ROANOKE TIMES

                         Roanoke Times
                 Copyright (c) 1995, Landmark Communications, Inc.

DATE: SATURDAY, October 30, 1993                   TAG: 9310300038
SECTION: CURRENT                    PAGE: NRV-3   EDITION: NEW RIVER VALLEY 
SOURCE: BECKY HEPLER STAFF WRITER
DATELINE: BLACKSBURG                                LENGTH: Medium


WOMAN'S NEW PLACE

It may not be the Literary Guild, but the Behavioral Science Book Club is respected among its readers - psychologists, social workers and other people in the human and family relations fields. So when the club chose "Women & Families" to be an alternate Book-of-the-Month selection, co-author and Virginia Tech Professor Katherine Allen was pleased.

"I'm so proud of the fact it's getting a broader exposure among my peers," she said. "It's been well-received, despite its controversial nature."

In a publishing field dominated by dry prose and captive student audiences, the club's selection is a tribute to a lively subject matter and its straightforward treatment.

Allen came by her interest in families early. Right after graduating from the University of Connecticut, she was a VISTA - Volunteers in Service to America - volunteer at a senior-citizen center, which sparked an interest in gerontology issues. She went to graduate school at Syracuse, where a class project to conduct a family history got her interested in family patterns.

Allen taught in Texas before coming to Tech five years ago. She is an associate professor for family studies.

Her book has just reached another milestone of sorts, going into its second printing after selling the first printing's 3,000 books.

"It's not Jackie Collins, but it's something," Allen said.

In more ways than one. Allen, along with Kristine Baber of the University of New Hampshire, uses a feminist perspective to examine women's places in families. It is their claim that women both founder and flourish within the confines of the family.

"The research is pretty clear," Allen said. "You rank people by who feels happiest, most satisfied with their life; and the results show married men first, then single women, then married women and ending with single men."

Don't get the idea that the book lambastes men and traditional lifestyles. Overall, there is a hopeful tone that women can have a reasonable and sane life that balances family and career without cutting short opportunities and pleasures. It does mean some changes in the way we think about families, but the authors see that as a possibility.

One of the first things that must change, according to the book, is the public misperception about what "feminism" is and its implications. "Too often people think feminism is against males, but that's not it at all," Allen said. "It's about being for females, and the people they love, like men and children."

Even if the thinking doesn't change, Allen doesn't see the family lifestyle disappearing just because it can have a negative impact on women. "Regardless of the problems women face in the family, family life is still important for them," she said.
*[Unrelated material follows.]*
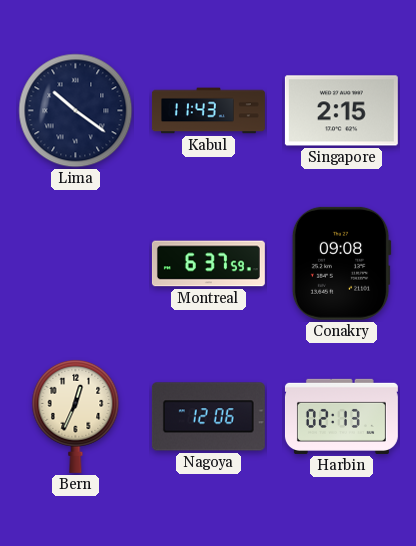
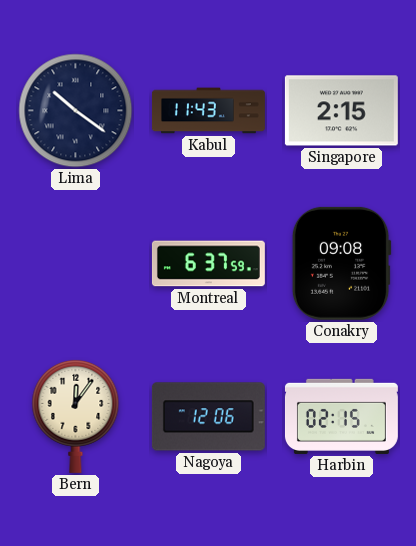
Bern: 12:34 -> 12:06
Harbin: 02:13 -> 02:15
The book illuminates the dark episodes of being a woman. Women report being the victims of intimate violence three times more often than men, and 28 percent of the murders of women are committed by husbands or boyfriends. Fifty-seven percent of all women 16 years and older work outside the home, yet women predominantly have the major share of home-making and care-giving chores.

The care-giving role especially has serious implications because it's not just children for whom women are caring. Women will spend more time caring for elderly parents or ill spouses than for small children, the book says.

The book points out that both paid and domestic work are stratified by gender, and each affects the other. This situation is exacerbated by a lack of federal policy. The United States is the only industrialized nation that does not have any kind of support program to help working women with children.

The book ends with a positive proposal for change:

"What is needed is not rejection of contemporary change but the development of creative strategies to encourage diverse groups to build bridges of understanding and common ground."

These strategies include economic autonomy, relational equality and choice, reproductive freedom and lifelong education.